Three specific patterns that kill your cache in agentic workflows:
Timestamps in system prompts. "The current date is April 2, 2026" sitting at the top of your instructions means every request after midnight invalidates the entire cached prefix. Move temporal context to the end, or pass it as a user message instead.
Dynamic tool sets. Adding or removing tools between requests changes the prefix, torching the cached KV tensors for everything below. The fix: register all tools all the time, even ones not currently active, and use mode-switching tools at runtime to enable or disable capabilities. Bonus — the model can then autonomously enter modes when it detects the need.
Session IDs and UUIDs. Any dynamic identifier embedded in the cached region poisons every block that follows it. One researcher used UUID boundaries specifically to prevent unwanted caching of volatile sections.

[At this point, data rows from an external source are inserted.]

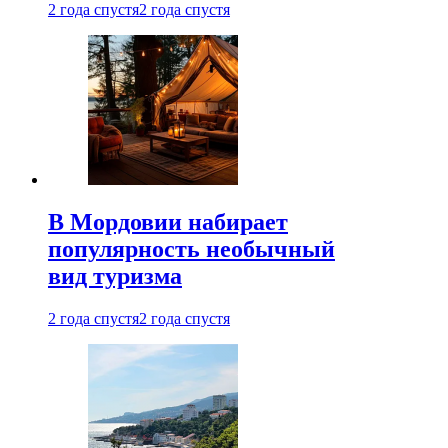
2 года спустя
2 года спустя
В Мордовии набирает
популярность необычный
вид туризма
2 года спустя
2 года спустя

Two Philosophies of Control
Anthropic and OpenAI handle this completely differently, and the architectural choice matters.
OpenAI caches automatically. You don't mark anything — the system detects repeated prefixes and attempts to route requests to previously cached entries. Zero effort required. But also zero control. Hit rates hover around 50% in independent testing, and cached entries live only 5–10 minutes.
Anthropic exposes explicit cache_control breakpoints — up to four per request. You mark exactly where the cacheable prefix ends. The system then works backwards from your breakpoint, checking up to 20 preceding blocks for the longest matching prefix. Hit rates in controlled testing: 100% when prompts are structured properly.
For anything making repeated API calls — agents, multi-turn conversations, RAG pipelines — explicit control compounds. The gap between 50% and 95%+ hit rates gets expensive fast when you're making forty sequential calls per task.
What 12.2 Billion Cached Tokens Look Like
Back to that Claude Code dataset. The story unfolds in three phases.
During the first three weeks, the developer was generating code at scale — 197,831 lines of Java. Cache rates dipped to 88.8% because each request carried substantial novel context. Expected behavior for a generative workload.
Then the workflow pivoted to comprehension: reading, reviewing, navigating existing code. 673 sessions in a single week, minimal new output. Cache rates climbed to 93–95% as the stable prefix — project context, skill definitions, memory files — dominated each request.
By the final phase, sustained 95%+ rates. Cache reads had doubled while fresh input dropped. Estimated API cost without caching: around 40,000. With it: 8,900. The user's actual subscription cost for those 55 days was roughly $300.
The author's framing sticks with me: "Treat your prompt context as infrastructure, not scaffolding." System prompts, tool schemas, persona definitions — those aren't disposable wrappers you rewrite per conversation. They're compiled artifacts amortized across thousands of interactions.
So What Do You Actually Do
If your application makes more than one API call per user session, cache-awareness should be a design constraint, not an afterthought. Concretely:
Audit your system prompt for anything that changes between requests. Timestamps, session data, user-specific metadata — move all of it after the stable blocks. Place your longest, most stable context at the very beginning: reference documents, tool schemas, persona instructions, few-shot examples.
On Anthropic, drop a cache_control breakpoint right after the last invariant block. On OpenAI, keep your prefix byte-identical across requests and accept the probabilistic hit rate. On Google, consider their persistent cache objects for contexts exceeding 100k tokens — those survive up to an hour.
The irony of prompt engineering in 2026 might be this: the highest-ROI optimization isn't about what you tell the model. It's about where you put it.